Reunion appearances in 2007 went well enough to persuade the band, with both Jim and William at the reins, to head out on the road again this year. They have a two-night stand at the Paradise Rock Club starting Tuesday; surprisingly, tickets were still available at press time.
“I suppose there’s less pressure,” Jim Reid says this week from a hotel room in New Orleans. “The last time was the big comeback, so there was a bit of pressure to deliver the goods. This time we just do what we want.”
A reunion of any sorts seemed unfathomable to Reid back when he and William called it quits.

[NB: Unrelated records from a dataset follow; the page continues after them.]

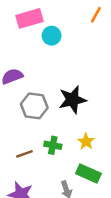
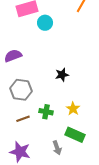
black star: (72, 100) -> (62, 75), size x0.6
gray hexagon: (34, 106) -> (21, 90), moved

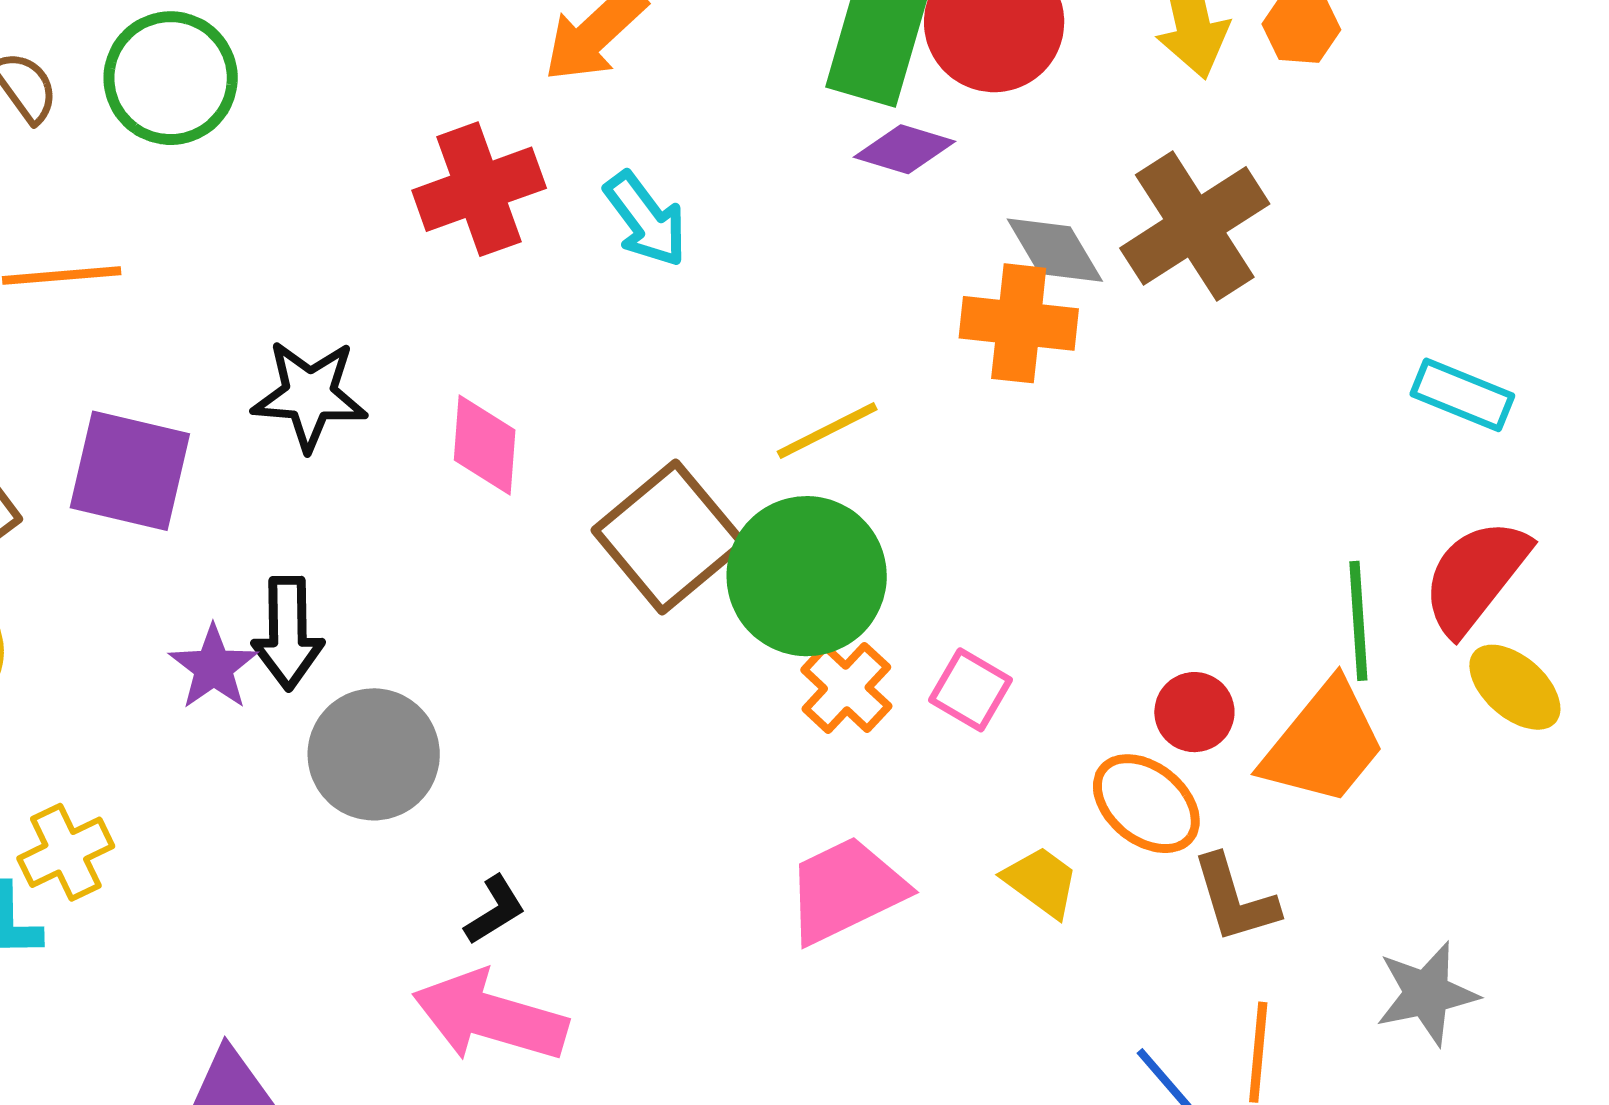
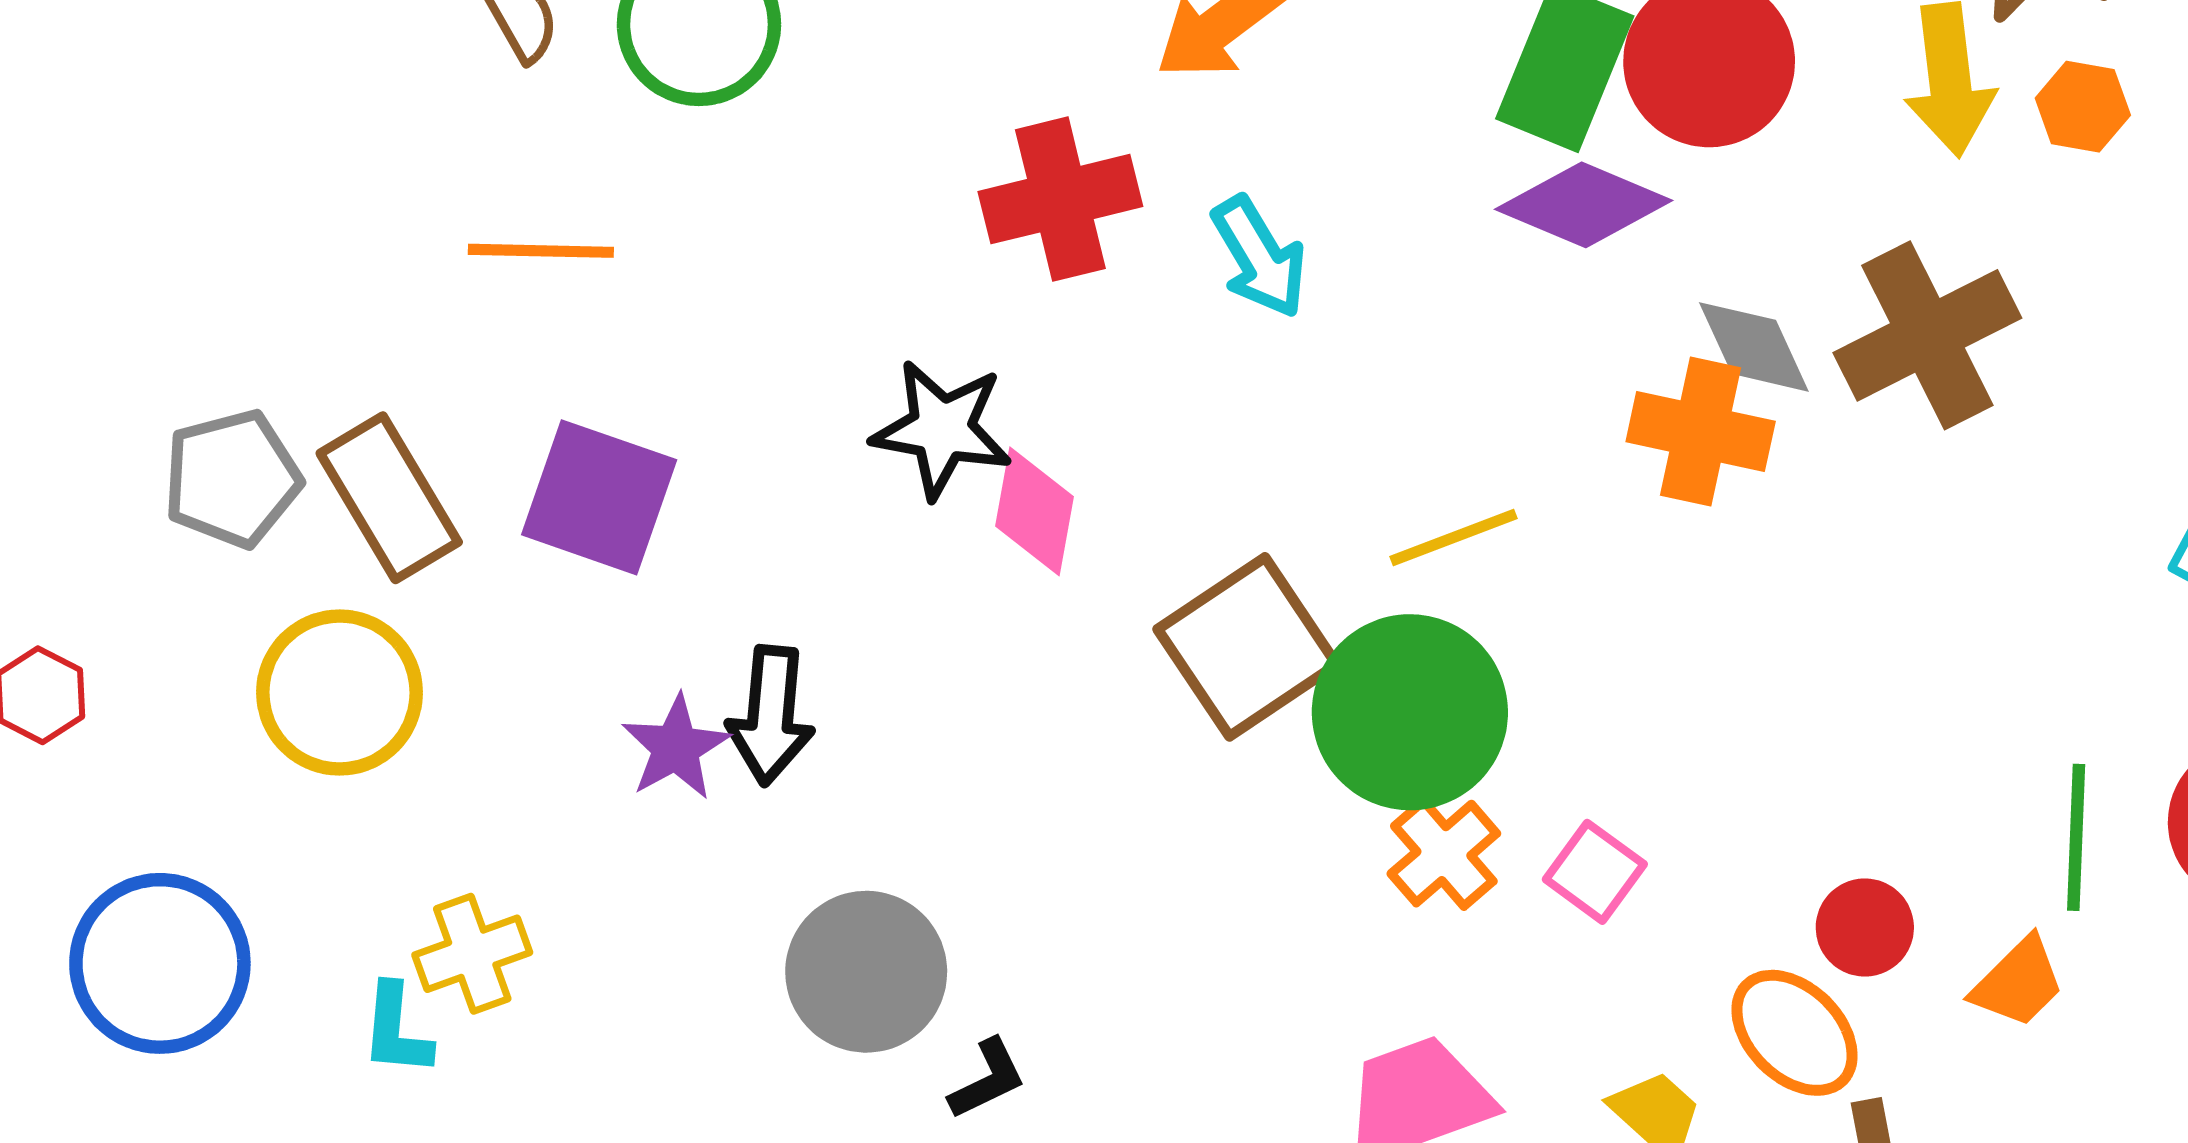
purple diamond: (904, 149) -> (1584, 205), size x1.4
black star: (310, 395) -> (942, 429), moved
orange trapezoid: (1324, 744) -> (2018, 982), size x0.6
gray circle: (374, 754) -> (866, 972), moved

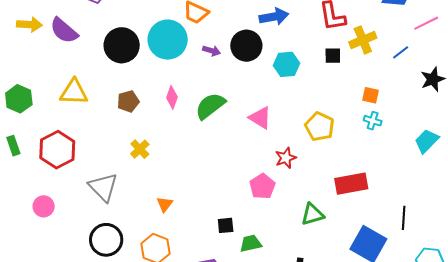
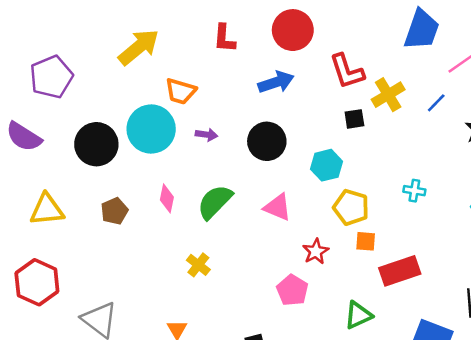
black circle: (246, 46) -> (267, 141), moved
cyan hexagon: (287, 64) -> (326, 165), moved
orange square: (371, 95) -> (366, 241), moved
yellow cross: (140, 149) -> (198, 265), moved

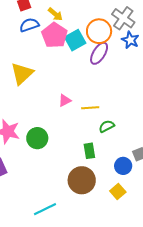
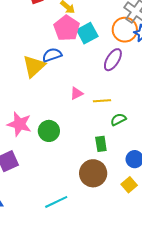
blue semicircle: (29, 25) -> (52, 55), moved
orange circle: (99, 31) -> (125, 30), moved
purple ellipse: (99, 53) -> (113, 60), moved

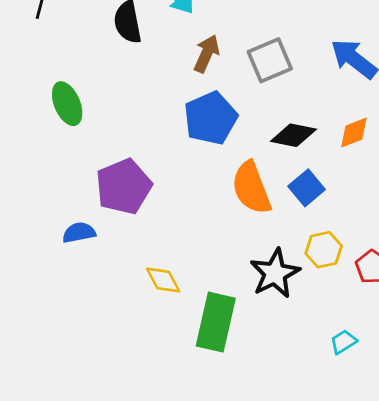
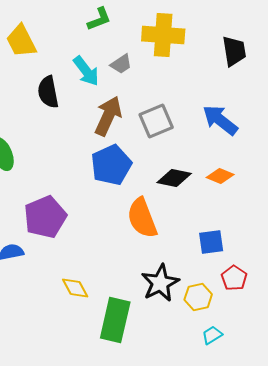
brown arrow: (207, 54) -> (108, 116), size x1.4
orange diamond: (354, 133) -> (220, 176), turned 44
blue square: (307, 188) -> (211, 242), moved, turned 32
yellow hexagon: (324, 250) -> (198, 297), moved

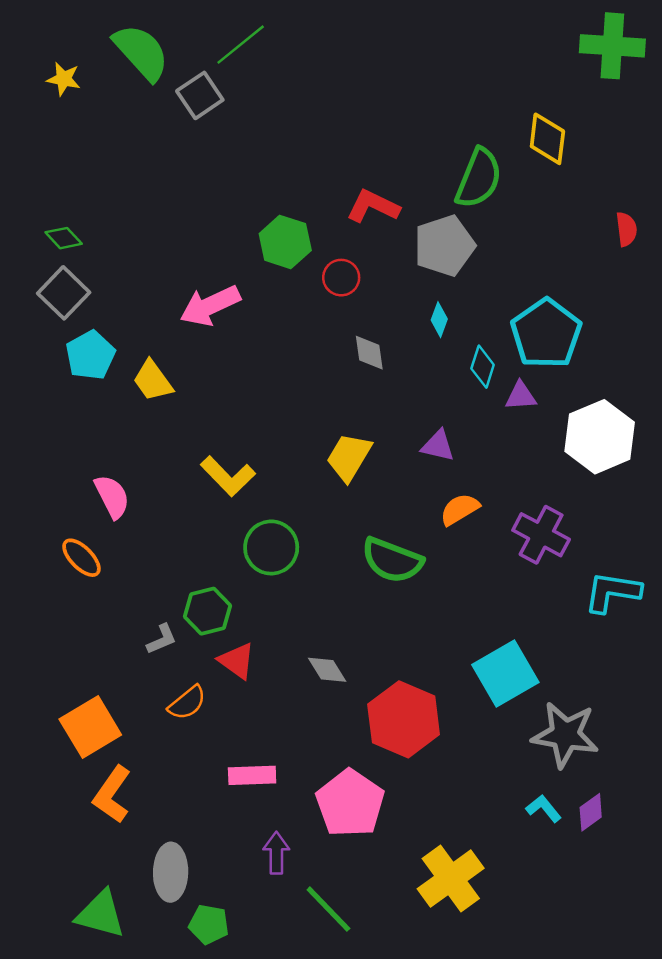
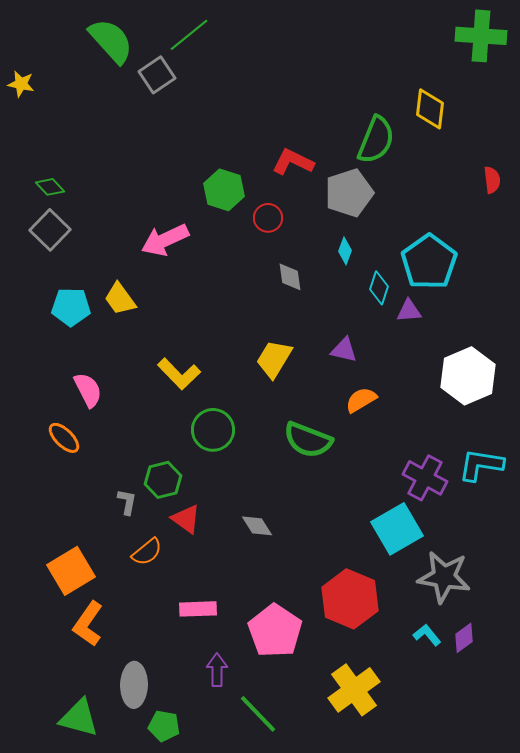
yellow star: (64, 79) -> (21, 84), moved
cyan pentagon: (90, 355) -> (71, 307), moved, turned 30
white hexagon: (600, 437) -> (468, 376), moved
purple cross: (541, 535) -> (425, 478), moved
gray L-shape: (162, 639) -> (127, 502), turned -56
red hexagon: (404, 719) -> (350, 599), moved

“At that point, I couldn’t have believed that the Mary Chain would ever play again. It was such a bad vibe,” he says. “It’s cliche, but time does heal these things. Years went by, and you look back on why the band ended, and it seemed for no good reason at all. We were bickering over just about everything. It was probably a lot to do with drink and drugs.”
Asked to describe his relationship with his brother now, Reid chooses his words carefully.
“It’s never going to be easy between me and William. It used to be, but it never can be again, I don’t think,” he says. “We now know when to back off from each other, whereas back in the ’90s, it was full-on assault. Now we realize that’s a negative way to approach the band.”
At the same time, he admits their sibling rivalry was part and parcel of what made the Jesus and Mary Chain so potent: “There was always something in the music that came from the animosity between us,” he says.
In the wake of the Mary Chain’s demise, its aesthetic became something of a blueprint in indie rock. Danish duo the Raveonettes, in particular, make music that pays homage to the Reids’ brand of savage beauty. In 2008, the Magnetic Fields tipped its cap to the Mary Chain with “Distortion,” an album that unabashedly mirrored the feel of “Psychocandy.”
“People brought it to our attention through the years that other bands had learned a thing or two from listening to the Mary Chain, which was always flattering,” Reid says. “That’s what the music is there for. It’s there to be borrowed and reworked. We did it with the bands that we loved. I’d much rather have bands sounding like the Mary Chain than the drivel that was floating around at the time in the early ’80s.”
Reid says he and his brother were precise about constructing their sound.
“We spent a long time planning what the band ought to be. Me and William would sit up all night and discuss the perfect rock ’n’ roll band,” he says. “We were very unhappy with the state of the music scene at the time we formed. We thought, ‘Why doesn’t anybody make music like we want to do?’ Since nobody was doing it, we thought we’d do it.”
As this new tour rolls on, Reid is hesitant to predict the band’s future.
“I think the next thing is to finish this new album we keep talking about. I’m pretty sure if we get around to recording it, it will stand up with the rest of the Mary Chain stuff,” he says, adding that he and William both have families now and don’t live near each other.
Reid doesn’t say so outright, but he seems amused by the resurgence of respect for the trail he and his brother blazed more than 25 years ago.
“People tend to be reverential toward us these days, which is a new thing for us because we’re used to being treated like [expletive],” he says. “We’re usually the kind of band that gets kicked out of the night club rather than ushered in on the red carpet.”